EXERCISE PROMPT: Please count the lines in the records below that include the word "Senaste" and report only the total.

EXERCISE INPUTS:

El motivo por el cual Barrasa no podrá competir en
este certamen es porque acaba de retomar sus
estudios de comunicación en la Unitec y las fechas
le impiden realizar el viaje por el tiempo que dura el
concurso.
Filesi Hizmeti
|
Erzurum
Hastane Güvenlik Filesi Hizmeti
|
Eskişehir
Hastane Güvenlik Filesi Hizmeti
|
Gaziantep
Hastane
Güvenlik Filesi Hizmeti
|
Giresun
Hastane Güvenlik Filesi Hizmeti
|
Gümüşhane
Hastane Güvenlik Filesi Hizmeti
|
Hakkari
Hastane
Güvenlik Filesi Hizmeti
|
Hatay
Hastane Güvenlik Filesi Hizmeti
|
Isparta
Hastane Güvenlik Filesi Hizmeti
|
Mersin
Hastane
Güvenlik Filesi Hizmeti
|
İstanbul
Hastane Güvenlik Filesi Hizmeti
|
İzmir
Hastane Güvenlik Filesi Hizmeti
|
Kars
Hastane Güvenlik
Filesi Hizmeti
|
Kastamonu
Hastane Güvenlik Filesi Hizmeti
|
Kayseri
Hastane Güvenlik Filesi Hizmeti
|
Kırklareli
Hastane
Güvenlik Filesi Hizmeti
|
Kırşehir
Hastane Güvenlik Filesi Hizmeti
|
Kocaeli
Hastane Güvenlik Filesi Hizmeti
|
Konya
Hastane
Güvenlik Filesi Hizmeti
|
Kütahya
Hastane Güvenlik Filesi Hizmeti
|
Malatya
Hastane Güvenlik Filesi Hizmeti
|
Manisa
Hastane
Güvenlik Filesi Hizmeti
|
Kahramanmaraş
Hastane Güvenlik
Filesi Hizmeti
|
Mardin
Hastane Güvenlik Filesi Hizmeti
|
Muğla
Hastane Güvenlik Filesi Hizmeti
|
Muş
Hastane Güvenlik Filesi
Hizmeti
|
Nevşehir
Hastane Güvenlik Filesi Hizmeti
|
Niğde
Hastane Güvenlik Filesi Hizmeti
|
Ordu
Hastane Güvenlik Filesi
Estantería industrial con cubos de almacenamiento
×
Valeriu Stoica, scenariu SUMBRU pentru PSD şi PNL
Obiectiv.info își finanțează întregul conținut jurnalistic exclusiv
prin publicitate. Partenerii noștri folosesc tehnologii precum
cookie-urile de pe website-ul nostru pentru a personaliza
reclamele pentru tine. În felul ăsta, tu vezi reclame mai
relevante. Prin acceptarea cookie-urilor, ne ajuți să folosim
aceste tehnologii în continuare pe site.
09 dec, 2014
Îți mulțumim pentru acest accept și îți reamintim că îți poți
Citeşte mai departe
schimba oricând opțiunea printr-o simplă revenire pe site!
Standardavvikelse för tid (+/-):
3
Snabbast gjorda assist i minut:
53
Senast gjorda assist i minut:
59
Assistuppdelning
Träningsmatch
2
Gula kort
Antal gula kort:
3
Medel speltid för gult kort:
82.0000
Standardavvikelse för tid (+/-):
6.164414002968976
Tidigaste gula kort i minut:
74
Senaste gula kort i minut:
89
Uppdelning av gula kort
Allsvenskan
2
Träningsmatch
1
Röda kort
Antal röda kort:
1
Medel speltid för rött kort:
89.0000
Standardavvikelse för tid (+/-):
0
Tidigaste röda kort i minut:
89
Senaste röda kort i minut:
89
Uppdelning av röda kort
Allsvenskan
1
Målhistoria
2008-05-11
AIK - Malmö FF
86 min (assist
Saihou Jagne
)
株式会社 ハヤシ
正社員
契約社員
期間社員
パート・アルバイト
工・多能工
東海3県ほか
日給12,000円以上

ANSWER AREA: 2